Entries shown: Begin

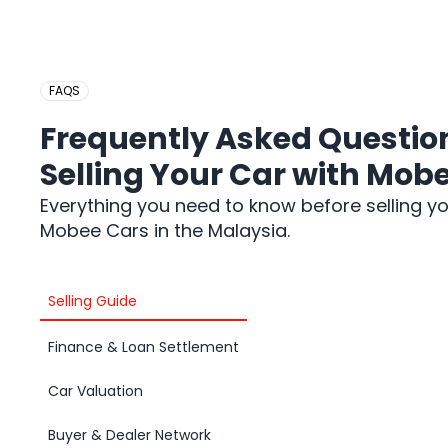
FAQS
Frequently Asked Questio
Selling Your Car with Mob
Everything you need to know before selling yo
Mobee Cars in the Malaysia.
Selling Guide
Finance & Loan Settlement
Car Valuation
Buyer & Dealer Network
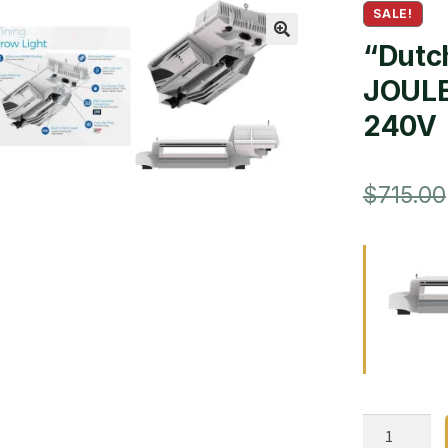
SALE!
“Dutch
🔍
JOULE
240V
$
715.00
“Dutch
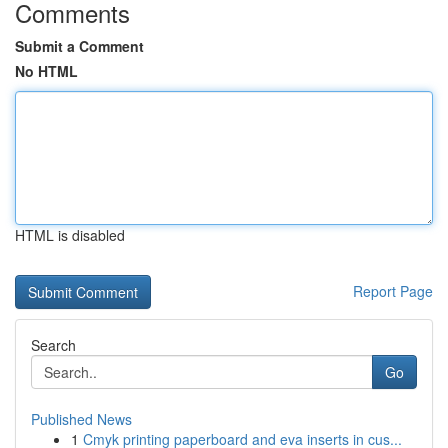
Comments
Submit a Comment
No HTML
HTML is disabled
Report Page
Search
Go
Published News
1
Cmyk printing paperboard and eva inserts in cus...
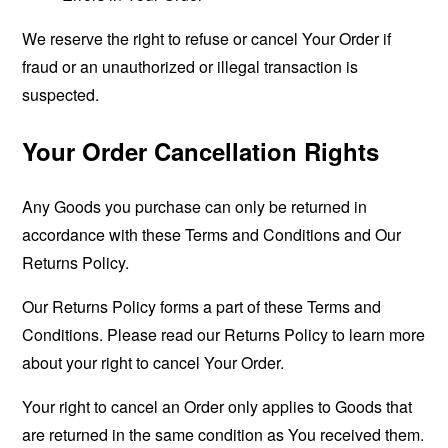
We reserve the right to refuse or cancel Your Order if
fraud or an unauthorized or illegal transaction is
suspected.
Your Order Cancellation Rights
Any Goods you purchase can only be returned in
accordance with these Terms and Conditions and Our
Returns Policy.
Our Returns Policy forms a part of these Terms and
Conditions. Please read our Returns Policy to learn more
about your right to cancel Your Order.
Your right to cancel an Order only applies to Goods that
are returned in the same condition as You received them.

Entries shown: End
Entries shown: Begin

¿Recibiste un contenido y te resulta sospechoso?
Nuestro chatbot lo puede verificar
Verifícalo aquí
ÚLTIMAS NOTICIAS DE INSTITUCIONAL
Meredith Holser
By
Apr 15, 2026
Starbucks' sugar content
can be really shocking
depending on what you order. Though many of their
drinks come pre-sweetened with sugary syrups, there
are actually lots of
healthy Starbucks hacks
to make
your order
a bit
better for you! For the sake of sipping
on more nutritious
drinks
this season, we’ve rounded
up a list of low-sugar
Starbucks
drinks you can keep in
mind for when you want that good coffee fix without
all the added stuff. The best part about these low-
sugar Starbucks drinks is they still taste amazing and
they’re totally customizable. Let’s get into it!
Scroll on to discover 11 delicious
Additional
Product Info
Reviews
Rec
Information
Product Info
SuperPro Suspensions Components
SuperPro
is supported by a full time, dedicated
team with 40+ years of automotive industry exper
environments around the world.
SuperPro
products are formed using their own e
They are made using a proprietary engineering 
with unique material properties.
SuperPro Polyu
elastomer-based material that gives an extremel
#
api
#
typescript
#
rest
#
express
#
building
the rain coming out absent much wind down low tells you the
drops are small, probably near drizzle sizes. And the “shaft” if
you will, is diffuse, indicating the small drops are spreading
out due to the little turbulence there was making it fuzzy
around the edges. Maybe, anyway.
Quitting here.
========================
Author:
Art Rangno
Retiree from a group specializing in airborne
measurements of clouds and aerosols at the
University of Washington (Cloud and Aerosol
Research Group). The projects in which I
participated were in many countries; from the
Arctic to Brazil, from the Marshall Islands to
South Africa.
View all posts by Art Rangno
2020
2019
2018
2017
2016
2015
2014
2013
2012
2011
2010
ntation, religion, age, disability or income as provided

Entries shown: End

Look above for the line that contains "out due to the". Starting there, transcribe every line exactly until you have copied the line that contains "ntation, religion, age, disability".

out due to the little turbulence there was making it fuzzy
around the edges. Maybe, anyway.
Quitting here.
========================
Author:
Art Rangno
Retiree from a group specializing in airborne
measurements of clouds and aerosols at the
University of Washington (Cloud and Aerosol
Research Group). The projects in which I
participated were in many countries; from the
Arctic to Brazil, from the Marshall Islands to
South Africa.
View all posts by Art Rangno
2020
2019
2018
2017
2016
2015
2014
2013
2012
2011
2010
ntation, religion, age, disability or income as provided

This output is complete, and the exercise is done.